The bank employees somehow managed not to give Mr. Valdez the finger, though the supervisor did sneeringly suggest he just open up an account so they could figure out even more creative ways to victimize him. Bank of America, every one of its customers knows, would have far more latitude in torturing Mr. Valdez as a customer.  He demurred, of course, recognizing he was being taunted by sadists.

Bank of America and its subsidiaries like MBNA are a plexus of criminal enterprises beyond contempt, a wanton cabal of grafting, scheming monsters bent on one thing: fee and fine the living fuck out of every depositor until they smarten the fuck up and quit this criminal enterprise for a real bank. If there were ever an event that should drive you from Bank of America to a real bank it is this event, this grotesque moment of cackling cruelty.

Go to this page: Bank, Thrift and Credit Union Ratings.

Use the search engine to find thrifts and credit unions near you with four and five star safety and soundness ratings. Ask your friends about the thrifts and credit unions they patronize in your area and look up their ratings.  Make sure your accounts are not tied into a plan or service scheme that subjects your or your family members’ accounts to dependencies of deposit levels. If so, organize a complete family migration plan and count on being fucked over for final fees and threats by this sick and twisted institution.

Make sure all your old checks have cleared. Open checking account at the new institution with a check from Bank of America, the last one you will ever write and wait a week before you write on the new account, at least, as Bank of America is as slow and incompetent as it is cruel and sadistic. Wait until your CDs mature and make a big show of arriving at the bank on the day of maturity to tell the managers what an evil shithouse of a bank it is and how glad you are to be through with it and how much you love working with a real bank.

24 Comments

a story:

a couple of years ago after living in LA and banking at BofA for about 10 or 12 years I took a job in Canada. I left the account open at BofA because my line of work (film) requires usually returning to LA. I left a couple a hundred bucks in the account and thought no more of it.
several months later being short of cash I thought I would get a few bucks from the BofA account. the machine ate my card. I went home and called BofA to find out what was up.
this is what was up:
for the whole time I banked at BofA I had an automatic transfer of funds from checking to savings of 100.00 per week. I had completely forgotten about this. it turns out that for the entire time I had been in canada BofA had been attempting to transfer 100.00 per week from my now empty checking account to my now empty savings account and charging me an overdraft fee every time. oh yes, and they had been mailing overdraft notices to an old address in LA which I had not even done a forwarding address from.
the result was that not only had they emptied my checking account of all the money I left but with interest and penalties I owed BofA almost 6,000 bucks. my jaw literally hit the floor. they would not even discuss REDUCING the amount I owed them.
the conversation ended with me promising the nice lady that hell would freeze over before I gave them one red fucking cent.
ulitmately I ended up doing a bankruptcy almost entirely for the purpose of screwing BofA out of their 6,000 bucks.
I have never regretted that decision for one minute.
BofA, I hope you are reading this and btw fuck you and the horse you rode in on.

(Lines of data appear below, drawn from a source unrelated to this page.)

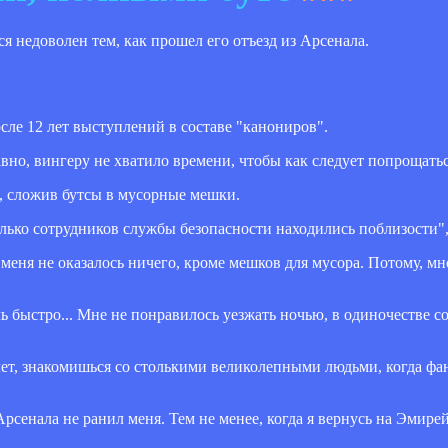
 недоволен тем, как прошел его отъезд из Арсенала.
сле 12 лет выступлений в составе "канониров".
давно, вингеру не хватило времени, чтобы как следует попрощать
, сложив бутсы в мусорные мешки.
лько сотрудников службы безопасности находились поблизости",
 меня не оказалось ничего, кроме мешков для мусора. Потому, м
ь быстро... Мне не понравилось уезжать ночью, в одиночестве с
лет, знакомишься со столькими великолепными людьми, когда фа
Арсенала не ранил меня. Тем не менее, когда я вернусь на Эмире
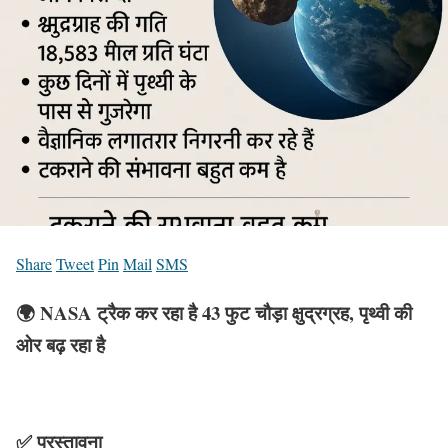
Share
Tweet
Pin
Mail
SMS
🌍 NASA ट्रैक कर रहा है 43 फुट चौड़ा क्षुद्रग्रह, पृथ्वी की
ओर बढ़ रहा है
✅ प्रस्तावना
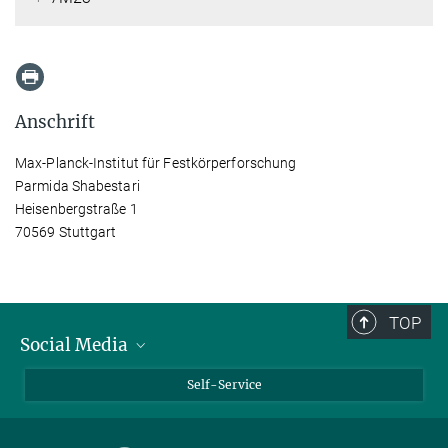
Anschrift
Max-Planck-Institut für Festkörperforschung
Parmida Shabestari
Heisenbergstraße 1
70569 Stuttgart
TOP
Social Media
Bluesky
Self-Service
LinkedIn
YouTube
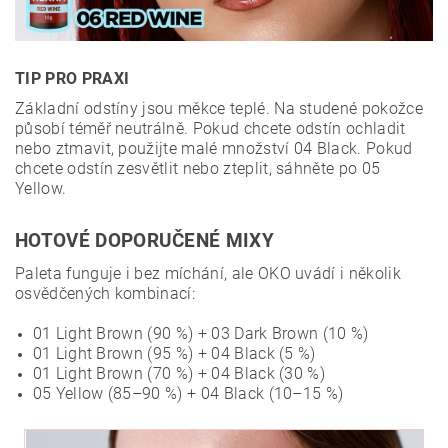
TIP PRO PRAXI
Základní odstíny jsou měkce teplé. Na studené pokožce
působí téměř neutrálně. Pokud chcete odstín ochladit
nebo ztmavit, použijte malé množství 04 Black. Pokud
chcete odstín zesvětlit nebo zteplit, sáhněte po 05
Yellow.
HOTOVÉ DOPORUČENÉ MIXY
Paleta funguje i bez míchání, ale OKO uvádí i několik
osvědčených kombinací:
01 Light Brown (90 %) + 03 Dark Brown (10 %)
01 Light Brown (95 %) + 04 Black (5 %)
01 Light Brown (70 %) + 04 Black (30 %)
05 Yellow (85–90 %) + 04 Black (10–15 %)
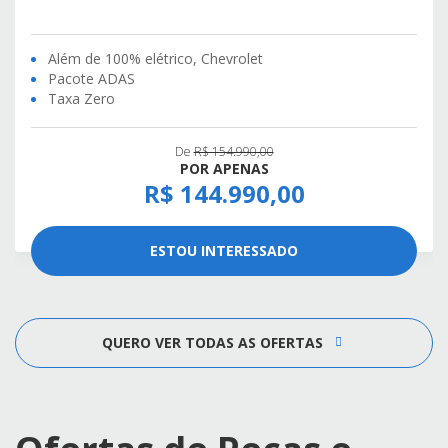
Além de 100% elétrico, Chevrolet
Pacote ADAS
Taxa Zero
De
R$ 154.990,00
POR APENAS
R$ 144.990,00
ESTOU INTERESSADO
QUERO VER TODAS AS OFERTAS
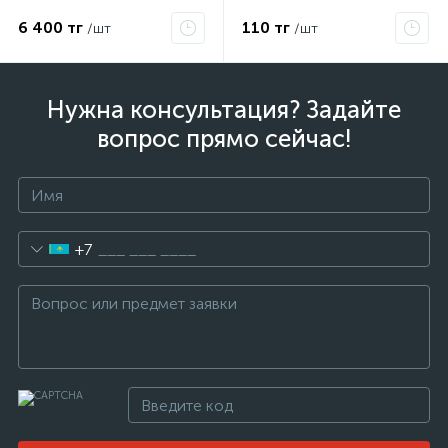
6 400 тг
110 тг
/шт
/шт
Нужна консультация? Задайте
вопрос прямо сейчас!
+7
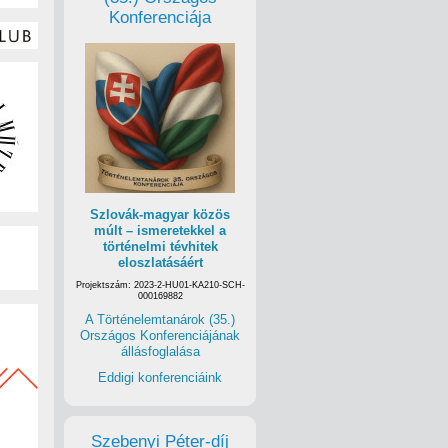
Konferenciája
Szlovák-magyar közös
múlt – ismeretekkel a
történelmi tévhitek
eloszlatásáért
Projektszám: 2023-2-HU01-KA210-SCH-
000169882
A Történelemtanárok (35.)
Országos Konferenciájának
állásfoglalása
Eddigi konferenciáink
Szebenyi Péter-díj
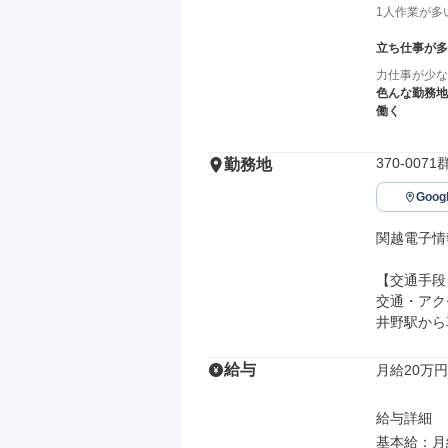
1人作業が多
立ち仕事が多
力仕事が少な
色んな勤務地
働く
370-00
勤務地
Goo
関越電子情
【交通手段】
交通・アク
井野駅から
給与
月給20万円
給与詳細

基本給：月給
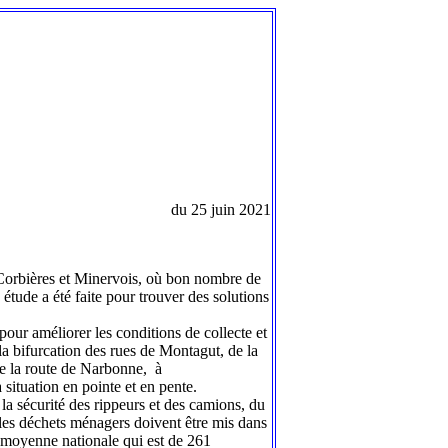
du 25 juin 2021
Corbières et Minervois, où bon nombre de
 étude a été faite pour trouver des solutions
pour améliorer les conditions de collecte et
 la bifurcation des rues de Montagut, de la
de la route de Narbonne, à
 situation en pointe et en pente.
la sécurité des rippeurs et des camions, du
 les déchets ménagers doivent être mis dans
la moyenne nationale qui est de 261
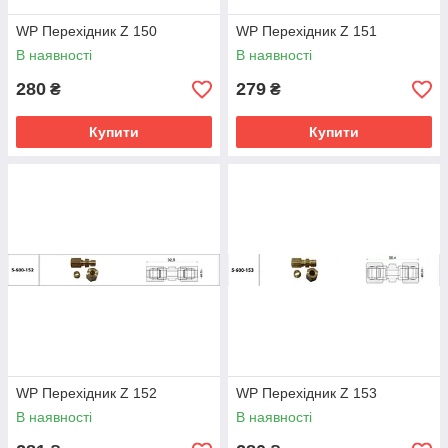
WP Перехідник Z 150
WP Перехідник Z 151
В наявності
В наявності
280
279
₴
₴
Купити
Купити
WP Перехідник Z 152
WP Перехідник Z 153
В наявності
В наявності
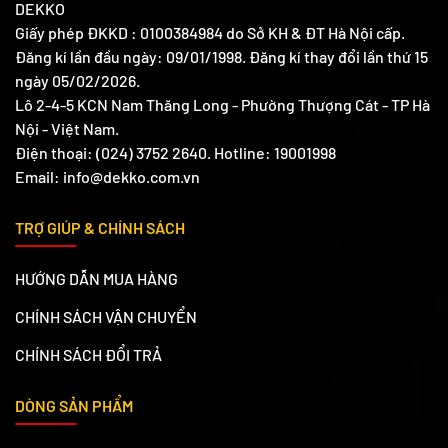
DEKKO
Giấy phép ĐKKD : 0100384984 do Sở KH & ĐT Hà Nội cấp.
Đăng kí lần đầu ngày: 09/01/1998. Đăng kí thay đổi lần thứ 15
ngày 05/02/2026.
Lô 2-4-5 KCN Nam Thăng Long - Phường Thượng Cát - TP Hà
Nội - Việt Nam.
Điện thoại: (024) 3752 2640. Hotline: 19001998
Email: info@dekko.com.vn
TRỢ GIÚP & CHÍNH SÁCH
HƯỚNG DẪN MUA HÀNG
CHÍNH SÁCH VẬN CHUYỂN
CHÍNH SÁCH ĐỔI TRẢ
DÒNG SẢN PHẨM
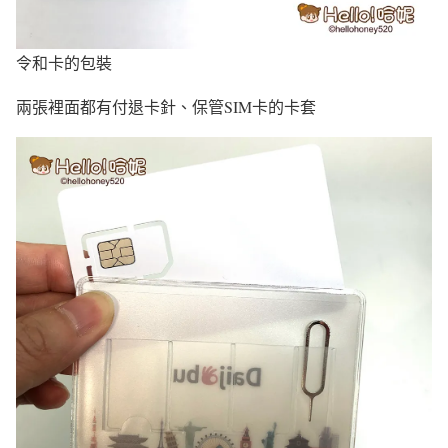
令和卡的包裝
兩張裡面都有付退卡針、保管SIM卡的卡套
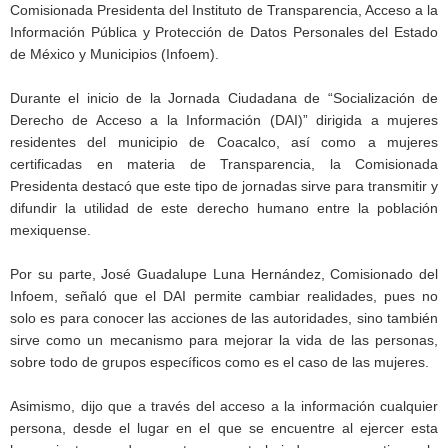
Comisionada Presidenta del Instituto de Transparencia, Acceso a la
Información Pública y Protección de Datos Personales del Estado
de México y Municipios (Infoem).
Durante el inicio de la Jornada Ciudadana de “Socialización de
Derecho de Acceso a la Información (DAI)” dirigida a mujeres
residentes del municipio de Coacalco, así como a mujeres
certificadas en materia de Transparencia, la Comisionada
Presidenta destacó que este tipo de jornadas sirve para transmitir y
difundir la utilidad de este derecho humano entre la población
mexiquense.
Por su parte, José Guadalupe Luna Hernández, Comisionado del
Infoem, señaló que el DAI permite cambiar realidades, pues no
solo es para conocer las acciones de las autoridades, sino también
sirve como un mecanismo para mejorar la vida de las personas,
sobre todo de grupos específicos como es el caso de las mujeres.
Asimismo, dijo que a través del acceso a la información cualquier
persona, desde el lugar en el que se encuentre al ejercer esta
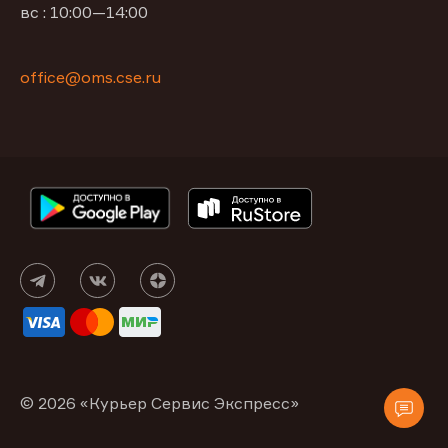
вс : 10:00—14:00
office@oms.cse.ru
© 2026 «Курьер Сервис Экспресс»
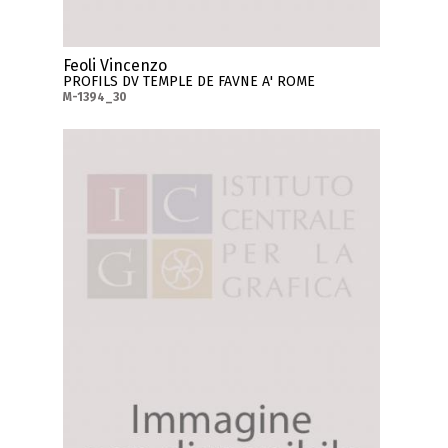
Feoli Vincenzo
PROFILS DV TEMPLE DE FAVNE A' ROME
M-1394_30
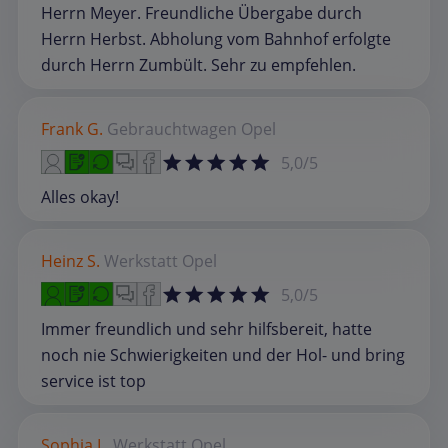
Herrn Meyer. Freundliche Übergabe durch
Herrn Herbst. Abholung vom Bahnhof erfolgte
durch Herrn Zumbült. Sehr zu empfehlen.
Frank G.
Gebrauchtwagen
Opel
5,0/5
Alles okay!
Heinz S.
Werkstatt
Opel
5,0/5
Immer freundlich und sehr hilfsbereit, hatte
noch nie Schwierigkeiten und der Hol- und bring
service ist top
Sophia L.
Werkstatt
Opel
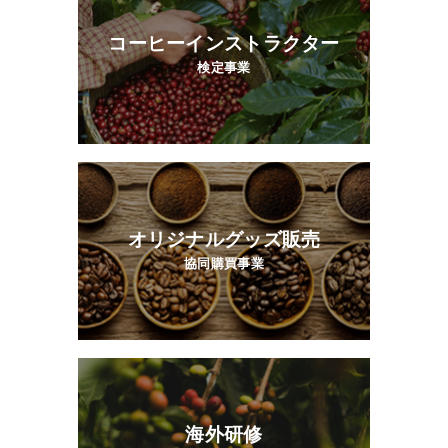
コーヒーインストラクター
検定事業
オリジナルグッズ販売
協同購買事業
海外研修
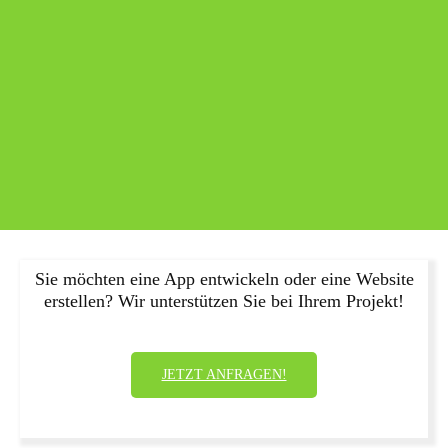
Sie möchten eine App entwickeln oder eine Website
erstellen? Wir unterstützen Sie bei Ihrem Projekt!
JETZT ANFRAGEN!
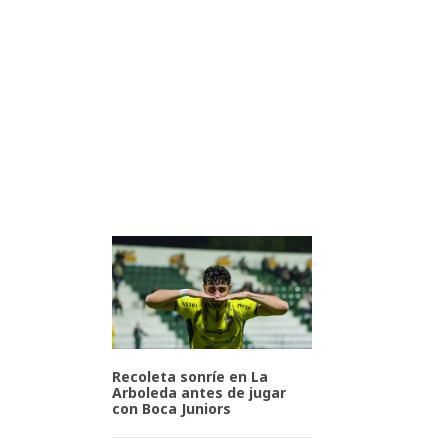
Recoleta sonríe en La
Arboleda antes de jugar
con Boca Juniors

@Capt Howdy: It is a monstrously incompetent and wanton bank. This is how they make their money: crushing customers in an out of control system and making them pay for the abuse.

the woman I initially spoke with did seem absolutely gleeful at my situation.
I managed to get her name and later called back (after clearing barkruptcy) and left a message for her asking how she liked my solution.

@Capt Howdy: And really, this is no better reason for them to continue carrying the proud trademark of being “America’s Bank”. In Guatemala 20+ years ago they had a branch right next to the Banco del Ejercito, or Bank of the Army. Sometimes I’d stand on the corner, looking at them both thinking “choices, choices”. The tellers were better looking at el Ejercito.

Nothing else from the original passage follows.